## [Action item]
Review the material line by line. Identify and copy every line that contains the string "obstacle".

Segment Start: Information

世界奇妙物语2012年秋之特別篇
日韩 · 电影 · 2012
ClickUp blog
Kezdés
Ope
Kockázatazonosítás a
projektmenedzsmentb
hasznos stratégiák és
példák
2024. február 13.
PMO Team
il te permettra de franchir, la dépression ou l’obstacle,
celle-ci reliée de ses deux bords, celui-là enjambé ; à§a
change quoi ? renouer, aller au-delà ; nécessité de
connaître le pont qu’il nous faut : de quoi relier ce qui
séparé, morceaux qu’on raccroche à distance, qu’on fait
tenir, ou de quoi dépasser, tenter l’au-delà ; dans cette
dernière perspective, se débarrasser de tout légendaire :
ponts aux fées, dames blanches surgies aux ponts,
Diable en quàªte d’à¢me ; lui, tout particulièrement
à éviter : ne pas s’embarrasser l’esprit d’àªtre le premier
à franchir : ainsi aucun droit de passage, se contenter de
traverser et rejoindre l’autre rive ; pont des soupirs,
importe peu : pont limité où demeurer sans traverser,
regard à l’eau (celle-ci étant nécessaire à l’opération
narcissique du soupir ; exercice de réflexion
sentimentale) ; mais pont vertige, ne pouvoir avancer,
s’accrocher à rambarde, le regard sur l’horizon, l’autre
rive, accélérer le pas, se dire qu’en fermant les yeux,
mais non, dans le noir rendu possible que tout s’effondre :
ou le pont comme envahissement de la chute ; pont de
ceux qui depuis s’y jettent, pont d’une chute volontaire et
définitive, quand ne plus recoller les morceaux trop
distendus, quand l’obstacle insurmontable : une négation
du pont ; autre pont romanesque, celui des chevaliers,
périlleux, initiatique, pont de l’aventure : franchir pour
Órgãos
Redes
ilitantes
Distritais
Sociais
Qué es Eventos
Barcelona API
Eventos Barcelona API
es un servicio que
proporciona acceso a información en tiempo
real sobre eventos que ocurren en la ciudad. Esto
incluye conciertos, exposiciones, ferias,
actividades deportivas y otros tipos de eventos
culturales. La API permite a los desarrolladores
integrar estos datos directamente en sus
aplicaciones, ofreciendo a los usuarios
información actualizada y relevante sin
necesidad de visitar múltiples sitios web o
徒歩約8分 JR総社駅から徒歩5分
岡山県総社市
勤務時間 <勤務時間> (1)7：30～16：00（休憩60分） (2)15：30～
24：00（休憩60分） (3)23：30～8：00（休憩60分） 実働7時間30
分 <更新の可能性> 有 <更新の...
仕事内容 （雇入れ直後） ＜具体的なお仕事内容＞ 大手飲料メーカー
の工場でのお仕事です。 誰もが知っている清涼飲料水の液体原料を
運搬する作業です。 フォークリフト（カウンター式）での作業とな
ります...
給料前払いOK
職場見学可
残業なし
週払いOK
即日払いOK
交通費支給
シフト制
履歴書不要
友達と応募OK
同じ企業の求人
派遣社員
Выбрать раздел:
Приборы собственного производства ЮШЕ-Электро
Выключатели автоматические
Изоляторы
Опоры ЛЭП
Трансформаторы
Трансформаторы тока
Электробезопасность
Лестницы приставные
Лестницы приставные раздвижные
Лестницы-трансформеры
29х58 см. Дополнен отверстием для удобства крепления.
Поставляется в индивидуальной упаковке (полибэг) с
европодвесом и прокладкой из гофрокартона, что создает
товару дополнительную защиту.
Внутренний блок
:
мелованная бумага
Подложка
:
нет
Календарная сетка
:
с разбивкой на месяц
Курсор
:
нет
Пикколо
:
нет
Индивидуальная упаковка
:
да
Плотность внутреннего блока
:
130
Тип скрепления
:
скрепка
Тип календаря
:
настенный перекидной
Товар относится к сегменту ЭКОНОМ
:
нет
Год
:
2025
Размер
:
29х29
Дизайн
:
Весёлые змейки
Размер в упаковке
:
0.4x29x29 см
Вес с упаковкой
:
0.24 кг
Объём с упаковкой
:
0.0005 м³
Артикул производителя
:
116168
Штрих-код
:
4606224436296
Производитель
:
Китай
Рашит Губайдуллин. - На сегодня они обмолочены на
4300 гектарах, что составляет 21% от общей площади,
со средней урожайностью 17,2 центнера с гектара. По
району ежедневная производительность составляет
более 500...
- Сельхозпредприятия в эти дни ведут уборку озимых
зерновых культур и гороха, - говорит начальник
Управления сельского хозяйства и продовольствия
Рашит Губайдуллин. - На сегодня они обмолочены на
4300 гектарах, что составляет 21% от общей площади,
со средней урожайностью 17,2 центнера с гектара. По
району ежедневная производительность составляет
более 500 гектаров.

Segment End: Information
Segment Start: Information

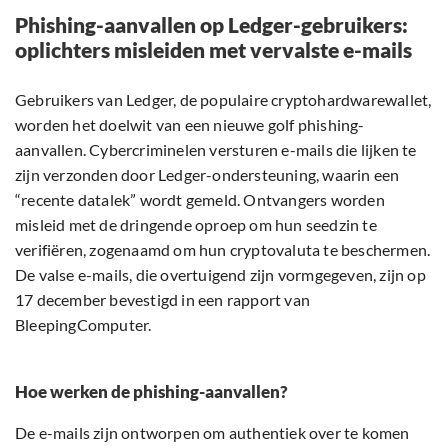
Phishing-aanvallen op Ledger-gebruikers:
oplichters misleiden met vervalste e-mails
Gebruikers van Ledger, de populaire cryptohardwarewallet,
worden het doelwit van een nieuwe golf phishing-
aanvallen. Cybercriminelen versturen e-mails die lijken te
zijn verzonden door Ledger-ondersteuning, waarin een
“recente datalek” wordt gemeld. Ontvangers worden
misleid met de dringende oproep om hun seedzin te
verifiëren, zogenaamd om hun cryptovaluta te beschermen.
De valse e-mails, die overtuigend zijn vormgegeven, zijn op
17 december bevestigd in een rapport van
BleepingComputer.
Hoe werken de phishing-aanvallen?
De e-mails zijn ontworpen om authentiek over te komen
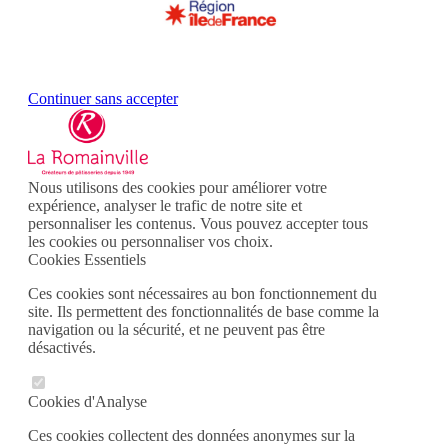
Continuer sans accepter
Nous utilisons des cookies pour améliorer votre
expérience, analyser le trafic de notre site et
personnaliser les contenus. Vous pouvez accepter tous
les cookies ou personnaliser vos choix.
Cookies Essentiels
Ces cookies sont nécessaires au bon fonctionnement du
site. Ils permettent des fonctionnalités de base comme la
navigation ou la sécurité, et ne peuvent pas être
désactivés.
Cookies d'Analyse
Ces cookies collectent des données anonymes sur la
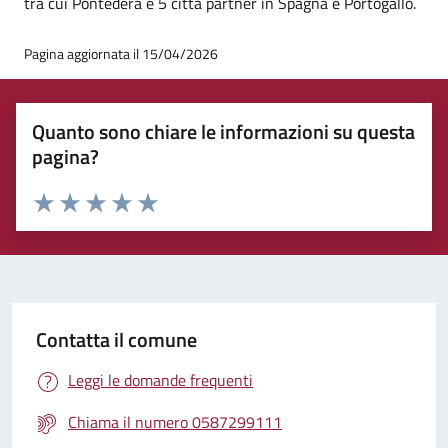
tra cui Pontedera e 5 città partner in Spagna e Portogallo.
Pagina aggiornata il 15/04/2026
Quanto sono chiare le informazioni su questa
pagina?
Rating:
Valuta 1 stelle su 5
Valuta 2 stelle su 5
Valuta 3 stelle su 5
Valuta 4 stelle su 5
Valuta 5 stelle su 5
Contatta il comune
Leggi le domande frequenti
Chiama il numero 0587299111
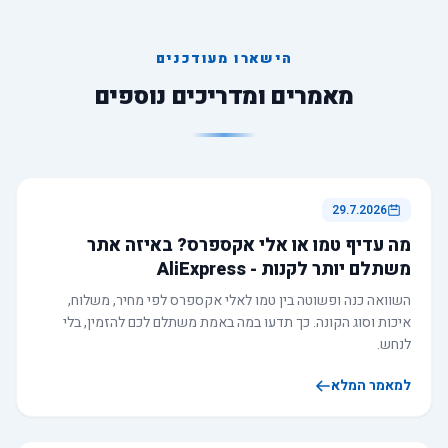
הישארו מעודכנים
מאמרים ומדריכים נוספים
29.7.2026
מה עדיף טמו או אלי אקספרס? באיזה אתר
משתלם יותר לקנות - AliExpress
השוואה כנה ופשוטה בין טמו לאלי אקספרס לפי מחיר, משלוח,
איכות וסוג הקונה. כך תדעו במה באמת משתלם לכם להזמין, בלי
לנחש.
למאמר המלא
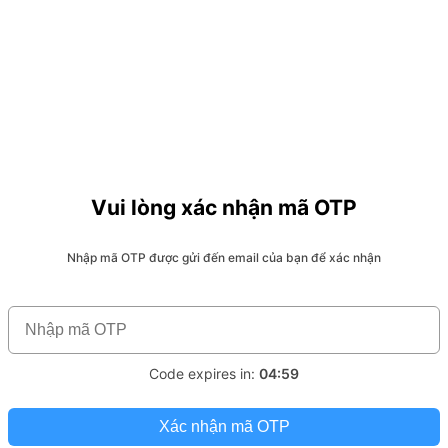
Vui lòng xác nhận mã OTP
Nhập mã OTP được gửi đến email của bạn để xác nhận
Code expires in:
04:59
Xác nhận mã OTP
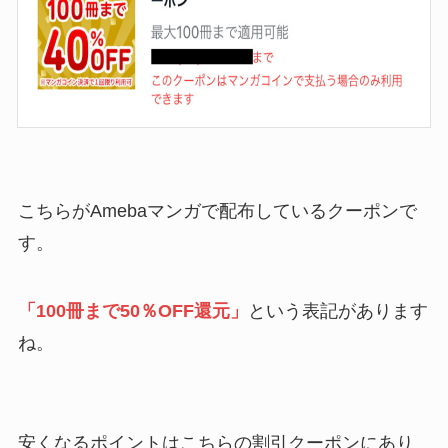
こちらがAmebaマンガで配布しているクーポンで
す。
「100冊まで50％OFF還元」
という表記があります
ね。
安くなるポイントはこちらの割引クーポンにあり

Segment End: Information

## [Task result]
il te permettra de franchir, la dépression ou l’obstacle,
distendus, quand l’obstacle insurmontable : une négation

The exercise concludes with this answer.